### Exercise description:
In this exercise, retype exactly and only the lines from the top of the entries below through the line that holds "menschliche Intelligenz", omitting pictures.

[Material for this exercise — start]

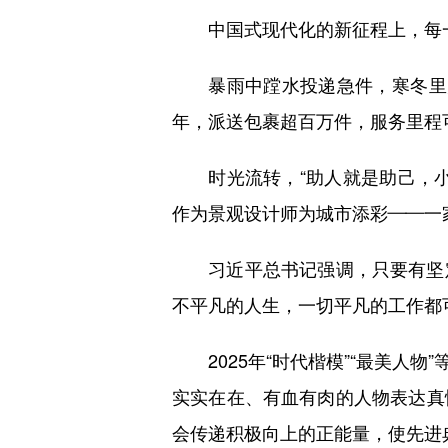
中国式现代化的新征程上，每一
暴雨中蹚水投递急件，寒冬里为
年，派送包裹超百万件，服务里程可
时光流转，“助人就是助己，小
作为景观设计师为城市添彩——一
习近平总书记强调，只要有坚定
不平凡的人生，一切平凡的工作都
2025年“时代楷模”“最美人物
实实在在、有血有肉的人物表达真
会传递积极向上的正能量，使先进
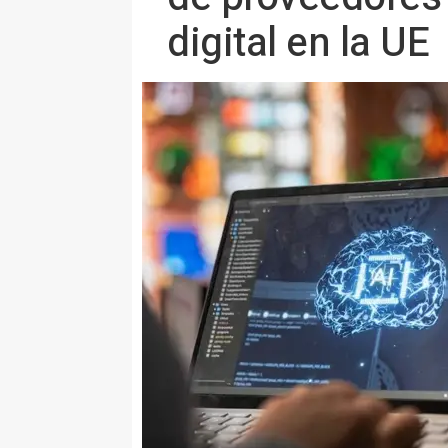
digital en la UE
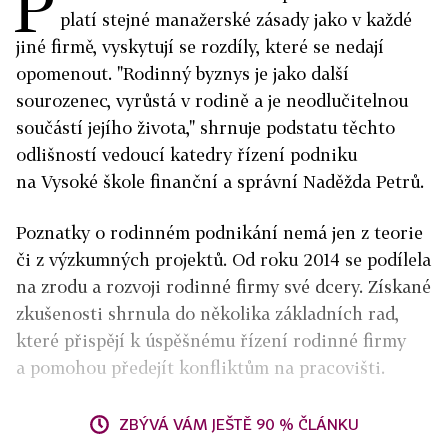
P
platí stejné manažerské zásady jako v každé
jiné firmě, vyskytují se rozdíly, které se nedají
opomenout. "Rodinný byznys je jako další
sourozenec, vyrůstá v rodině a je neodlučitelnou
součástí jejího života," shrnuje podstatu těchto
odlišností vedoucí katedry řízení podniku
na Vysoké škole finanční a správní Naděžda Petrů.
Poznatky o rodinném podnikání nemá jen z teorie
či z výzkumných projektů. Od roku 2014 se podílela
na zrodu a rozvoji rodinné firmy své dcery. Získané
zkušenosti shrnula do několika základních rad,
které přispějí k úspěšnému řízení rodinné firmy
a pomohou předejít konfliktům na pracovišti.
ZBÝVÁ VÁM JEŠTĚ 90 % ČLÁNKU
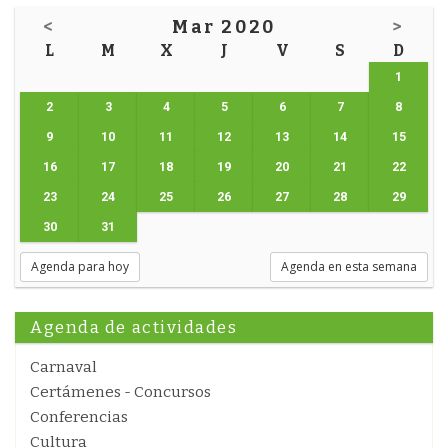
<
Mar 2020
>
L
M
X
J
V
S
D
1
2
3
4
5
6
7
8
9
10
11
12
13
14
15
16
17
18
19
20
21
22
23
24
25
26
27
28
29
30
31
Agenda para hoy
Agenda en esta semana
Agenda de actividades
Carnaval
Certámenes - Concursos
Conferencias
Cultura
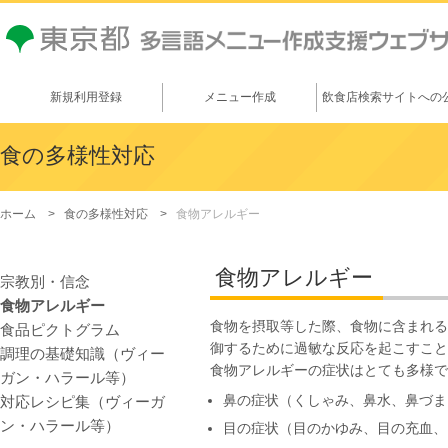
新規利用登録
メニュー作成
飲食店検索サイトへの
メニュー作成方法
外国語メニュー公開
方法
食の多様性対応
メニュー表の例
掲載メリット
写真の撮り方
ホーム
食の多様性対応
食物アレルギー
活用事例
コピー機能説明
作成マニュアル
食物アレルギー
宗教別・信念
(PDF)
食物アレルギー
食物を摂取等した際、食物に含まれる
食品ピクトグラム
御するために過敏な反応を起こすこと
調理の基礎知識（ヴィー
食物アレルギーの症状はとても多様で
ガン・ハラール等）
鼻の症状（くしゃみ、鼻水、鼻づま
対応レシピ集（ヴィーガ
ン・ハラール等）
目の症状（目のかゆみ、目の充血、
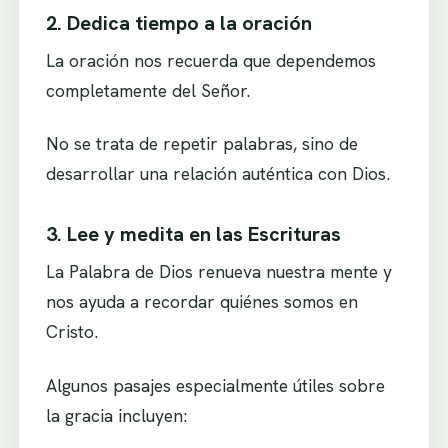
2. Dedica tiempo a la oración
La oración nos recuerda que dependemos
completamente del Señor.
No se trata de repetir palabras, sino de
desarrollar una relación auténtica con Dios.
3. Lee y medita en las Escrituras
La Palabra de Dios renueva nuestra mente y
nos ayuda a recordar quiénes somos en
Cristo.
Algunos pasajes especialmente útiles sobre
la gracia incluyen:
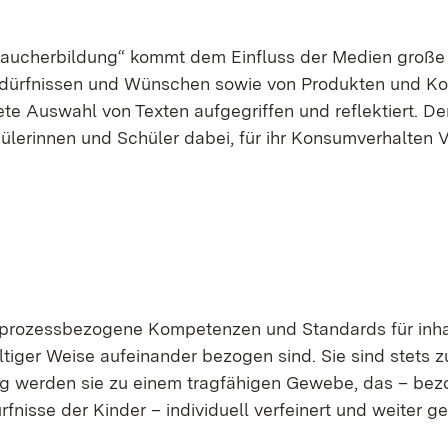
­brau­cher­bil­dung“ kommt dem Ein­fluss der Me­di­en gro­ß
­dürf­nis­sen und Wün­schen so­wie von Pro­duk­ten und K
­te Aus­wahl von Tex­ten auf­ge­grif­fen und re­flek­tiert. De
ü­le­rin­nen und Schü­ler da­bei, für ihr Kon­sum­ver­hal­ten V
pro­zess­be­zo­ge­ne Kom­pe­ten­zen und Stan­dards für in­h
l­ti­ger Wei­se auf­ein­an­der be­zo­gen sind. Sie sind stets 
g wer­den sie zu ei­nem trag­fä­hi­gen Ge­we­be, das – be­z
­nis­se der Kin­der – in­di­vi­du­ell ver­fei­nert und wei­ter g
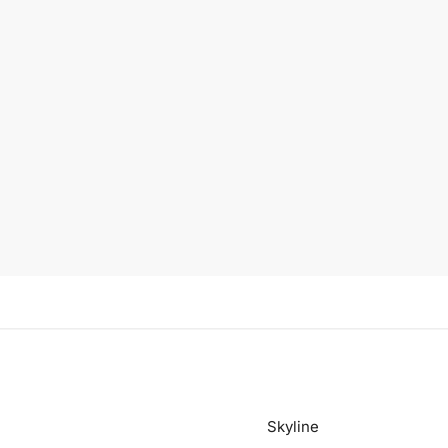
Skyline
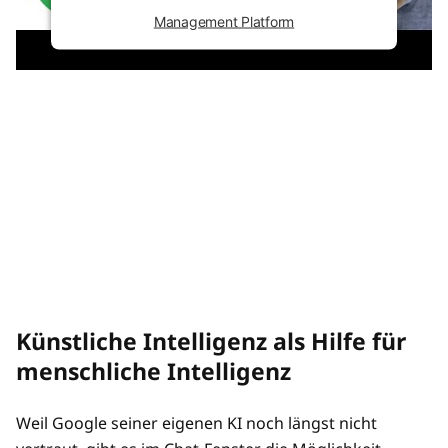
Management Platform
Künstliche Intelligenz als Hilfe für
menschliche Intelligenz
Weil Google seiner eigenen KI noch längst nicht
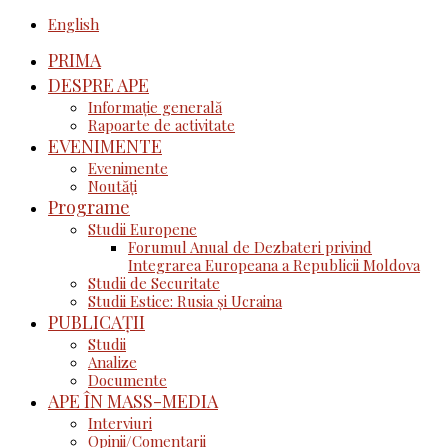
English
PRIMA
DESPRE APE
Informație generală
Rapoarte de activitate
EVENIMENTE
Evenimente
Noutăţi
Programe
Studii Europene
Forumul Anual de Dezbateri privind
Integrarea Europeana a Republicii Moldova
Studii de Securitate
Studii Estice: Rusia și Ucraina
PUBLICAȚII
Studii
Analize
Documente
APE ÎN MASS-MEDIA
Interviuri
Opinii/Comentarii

[Material for this exercise — finish]

### Your solution:
中国式现代化的新征程上，每一
暴雨中蹚水投递急件，寒冬里为
年，派送包裹超百万件，服务里程可
时光流转，“助人就是助己，小
作为景观设计师为城市添彩——一
习近平总书记强调，只要有坚定
不平凡的人生，一切平凡的工作都
2025年“时代楷模”“最美人物
实实在在、有血有肉的人物表达真
会传递积极向上的正能量，使先进
digital en la UE
P
platí stejné manažerské zásady jako v každé
jiné firmě, vyskytují se rozdíly, které se nedají
opomenout. "Rodinný byznys je jako další
sourozenec, vyrůstá v rodině a je neodlučitelnou
součástí jejího života," shrnuje podstatu těchto
odlišností vedoucí katedry řízení podniku
na Vysoké škole finanční a správní Naděžda Petrů.
Poznatky o rodinném podnikání nemá jen z teorie
či z výzkumných projektů. Od roku 2014 se podílela
na zrodu a rozvoji rodinné firmy své dcery. Získané
zkušenosti shrnula do několika základních rad,
které přispějí k úspěšnému řízení rodinné firmy
a pomohou předejít konfliktům na pracovišti.
ZBÝVÁ VÁM JEŠTĚ 90 % ČLÁNKU
<
Mar 2020
>
L
M
X
J
V
S
D
1
2
3
4
5
6
7
8
9
10
11
12
13
14
15
16
17
18
19
20
21
22
23
24
25
26
27
28
29
30
31
Agenda para hoy
Agenda en esta semana
Agenda de actividades
Carnaval
Certámenes - Concursos
Conferencias
Cultura
新規利用登録
メニュー作成
飲食店検索サイトへの
メニュー作成方法
外国語メニュー公開
方法
食の多様性対応
メニュー表の例
掲載メリット
写真の撮り方
ホーム
食の多様性対応
食物アレルギー
活用事例
コピー機能説明
作成マニュアル
食物アレルギー
宗教別・信念
(PDF)
食物アレルギー
食物を摂取等した際、食物に含まれる
食品ピクトグラム
御するために過敏な反応を起こすこと
調理の基礎知識（ヴィー
食物アレルギーの症状はとても多様で
ガン・ハラール等）
鼻の症状（くしゃみ、鼻水、鼻づま
対応レシピ集（ヴィーガ
ン・ハラール等）
目の症状（目のかゆみ、目の充血、
2. Dedica tiempo a la oración
La oración nos recuerda que dependemos
completamente del Señor.
No se trata de repetir palabras, sino de
desarrollar una relación auténtica con Dios.
3. Lee y medita en las Escrituras
La Palabra de Dios renueva nuestra mente y
nos ayuda a recordar quiénes somos en
Cristo.
Algunos pasajes especialmente útiles sobre
la gracia incluyen:
­brau­cher­bil­dung“ kommt dem Ein­fluss der Me­di­en gro­ß
­dürf­nis­sen und Wün­schen so­wie von Pro­duk­ten und K
­te Aus­wahl von Tex­ten auf­ge­grif­fen und re­flek­tiert. De
ü­le­rin­nen und Schü­ler da­bei, für ihr Kon­sum­ver­hal­ten V
pro­zess­be­zo­ge­ne Kom­pe­ten­zen und Stan­dards für in­h
l­ti­ger Wei­se auf­ein­an­der be­zo­gen sind. Sie sind stets 
g wer­den sie zu ei­nem trag­fä­hi­gen Ge­we­be, das – be­z
­nis­se der Kin­der – in­di­vi­du­ell ver­fei­nert und wei­ter g
Skyline
Management Platform
Künstliche Intelligenz als Hilfe für
menschliche Intelligenz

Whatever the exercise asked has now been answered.